Steuer-News 2026

Steuererklärung 2022 nachreichen: Was Rentner bis Ende 2026 beachten müssen

Wer für das Jahr 2022 freiwillig eine Einkommensteuererklärung abgeben kann, muss die Erklärung spätestens bis zum 31. Dezember 2026 beim Finanzamt einreichen. Ein bereits vorhandener Steuerbescheid lässt sich wegen dieser Frist jedoch nicht automatisch erneut öffnen.

Steuererklärung 2022 für Rentner mit Steuerunterlagen und Taschenrechner
Eine freiwillige Steuererklärung für 2022 muss spätestens bis zum 31. Dezember 2026 wirksam beim Finanzamt eingehen.
31. Dezember 2026 Letzter Tag für eine mögliche freiwillige Steuererklärung des Jahres 2022.
Vier Jahre So lang ist die allgemeine Frist für eine Antragsveranlagung.
Ein Monat Reguläre Einspruchsfrist gegen einen bekannt gegebenen Steuerbescheid.

Warum die Frist für das Steuerjahr 2022 Ende 2026 abläuft

Für eine freiwillige Einkommensteuererklärung gilt grundsätzlich eine vierjährige Frist. Für das Steuerjahr 2022 endet sie deshalb mit Ablauf des 31. Dezember 2026.

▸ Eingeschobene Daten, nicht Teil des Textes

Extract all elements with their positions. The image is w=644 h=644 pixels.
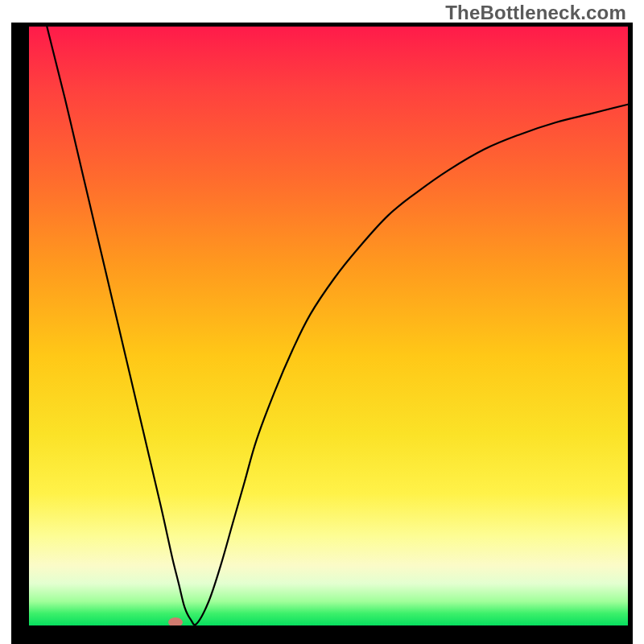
plot-area (29, 27, 628, 625)
chart-frame (11, 23, 633, 644)
optimal-marker (168, 617, 183, 625)
curve-svg (29, 27, 628, 625)
watermark-text: TheBottleneck.com (445, 2, 626, 24)
bottleneck-curve (47, 27, 628, 625)
root: TheBottleneck.com (0, 0, 644, 644)
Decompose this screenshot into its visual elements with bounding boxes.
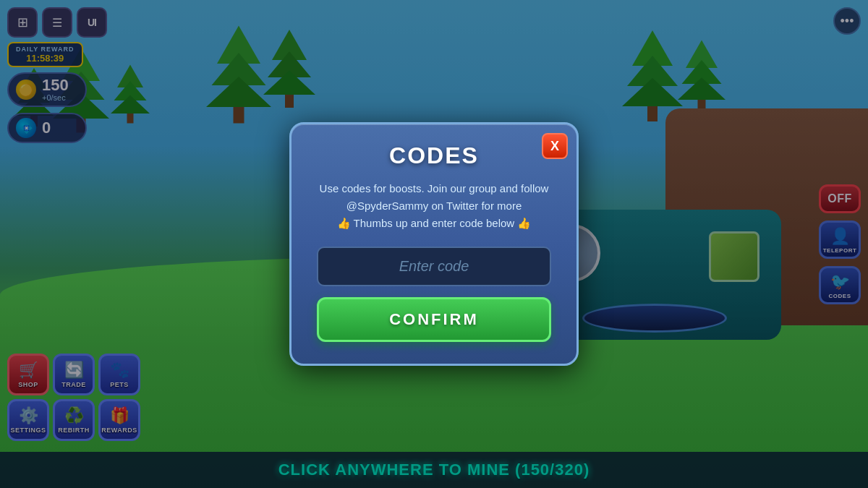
- code-input[interactable]: [317, 247, 551, 286]
- modal-overlay[interactable]: X CODES Use codes for boosts. Join our g…: [0, 0, 868, 488]
- modal-thumbs-text: 👍 Thumbs up and enter code below 👍: [337, 217, 532, 229]
- confirm-button[interactable]: CONFIRM: [317, 297, 551, 342]
- modal-description-text: Use codes for boosts. Join our group and…: [320, 182, 549, 212]
- modal-description: Use codes for boosts. Join our group and…: [317, 180, 551, 232]
- modal-title: CODES: [317, 142, 551, 169]
- codes-modal: X CODES Use codes for boosts. Join our g…: [289, 122, 579, 366]
- confirm-label: CONFIRM: [389, 310, 479, 328]
- modal-close-button[interactable]: X: [542, 133, 568, 159]
- close-x-label: X: [550, 139, 559, 154]
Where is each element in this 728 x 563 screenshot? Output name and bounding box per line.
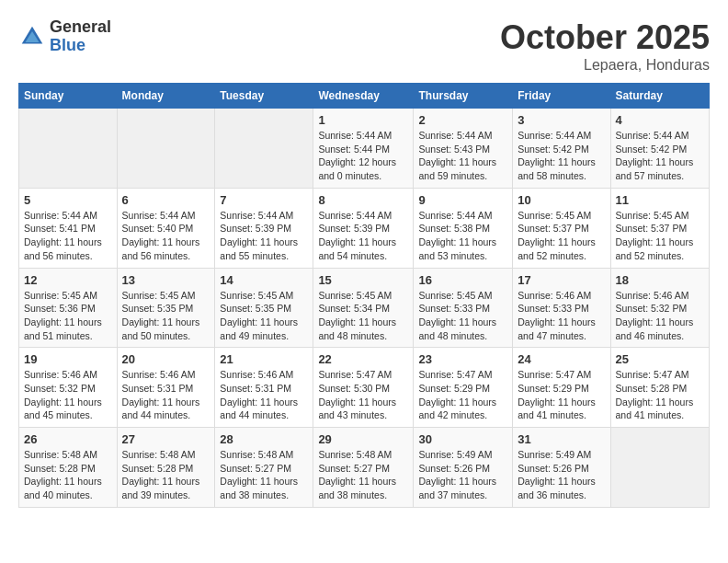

Diese sogenannte Antragsveranlagung kommt vor allem für Personen infrage, die nicht zur Abgabe verpflichtet waren, aber im Jahr 2022 bereits Steuern gezahlt oder durch Steuerabzug einbehalten bekommen haben.

Die Frist ist grundsätzlich nicht verlängerbar: Eine freiwillige Erklärung für 2022 muss rechtzeitig und vollständig beim zuständigen Finanzamt eingehen. Eine einfache Bitte um Fristverlängerung reicht bei der Antragsveranlagung nicht aus.
Keine allgemeine Rentnerfrist: Die Regel bedeutet nicht, dass jeder Rentner automatisch bis Ende 2026 eine Erklärung für 2022 abgeben kann oder dadurch eine Erstattung erhält. Zuerst muss geklärt werden, ob eine freiwillige Abgabe oder möglicherweise sogar eine Abgabepflicht vorlag.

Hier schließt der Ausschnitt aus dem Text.